Instructions for the task:
The response should contain all of the data below, reproduced exactly, and no pictures.
^^^^
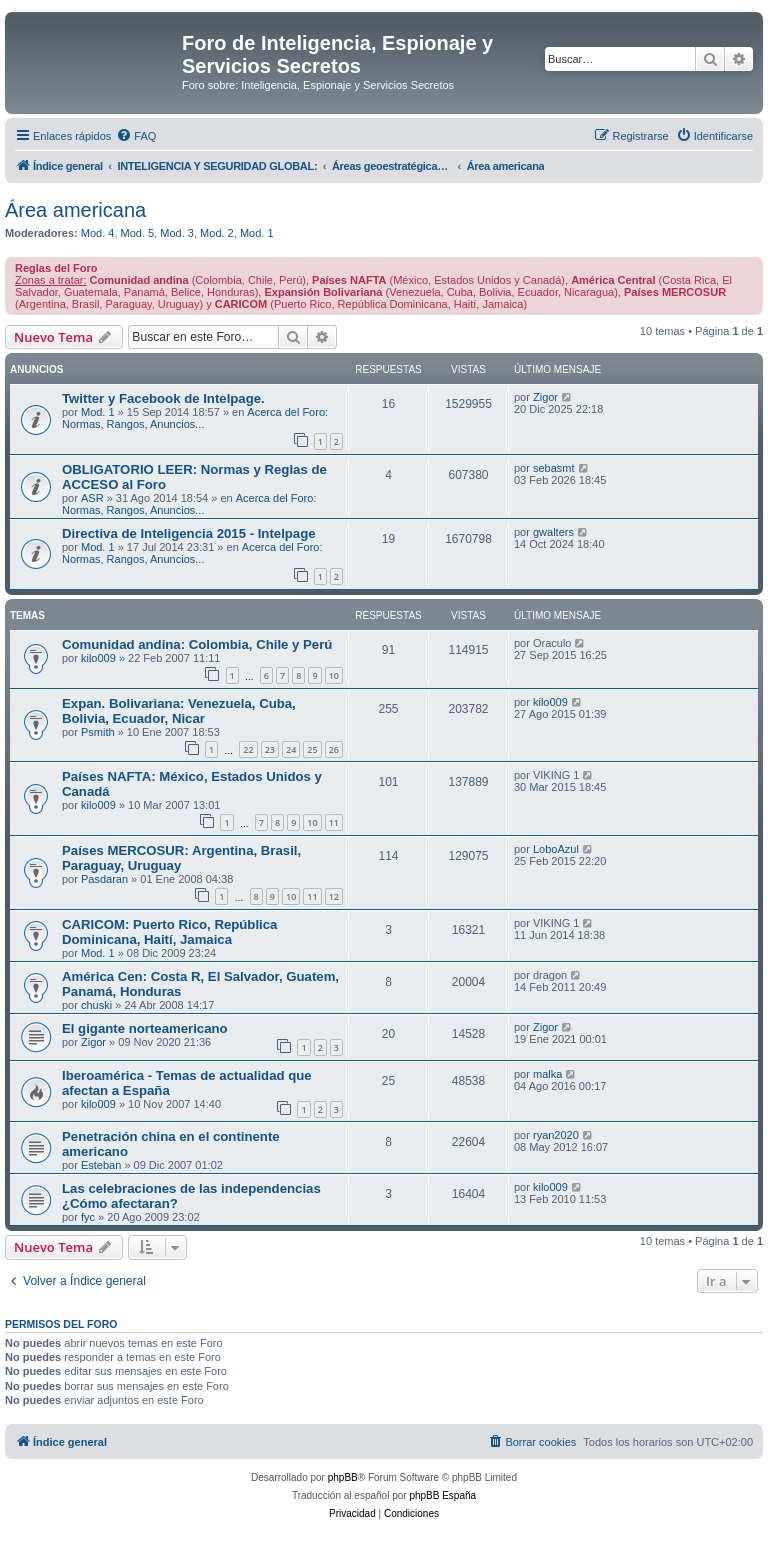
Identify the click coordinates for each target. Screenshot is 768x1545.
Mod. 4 (98, 233)
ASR (92, 498)
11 (334, 822)
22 (248, 749)
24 (291, 749)
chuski (96, 1005)
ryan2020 (556, 1135)
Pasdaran (104, 879)
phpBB (343, 1477)
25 (312, 749)
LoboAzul (556, 849)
^^^^
Answer to the problem:
Identify the click coordinates for each target. Screenshot is 768x1545.
Mod. 4 (98, 233)
ASR (92, 498)
11 (334, 822)
22 (248, 749)
24 (291, 749)
chuski (96, 1005)
ryan2020 (556, 1135)
Pasdaran (104, 879)
phpBB (343, 1477)
25 (312, 749)
LoboAzul (556, 849)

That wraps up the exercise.